(Records from a dataset)
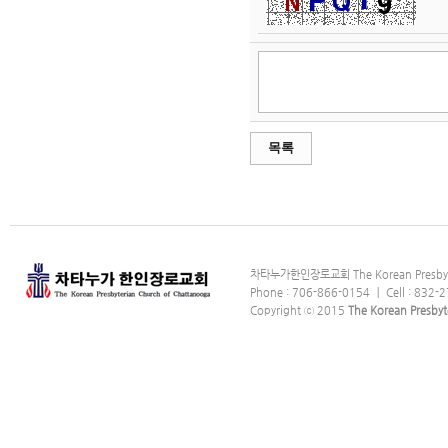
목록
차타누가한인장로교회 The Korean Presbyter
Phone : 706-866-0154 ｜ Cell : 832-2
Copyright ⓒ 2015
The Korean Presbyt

**TASK BRIEF:** Apart from the pictures, write every entry out again exactly.

**TASK ANSWER:**
목록
차타누가한인장로교회 The Korean Presbyter
Phone : 706-866-0154 ｜ Cell : 832-2
Copyright ⓒ 2015
The Korean Presbyt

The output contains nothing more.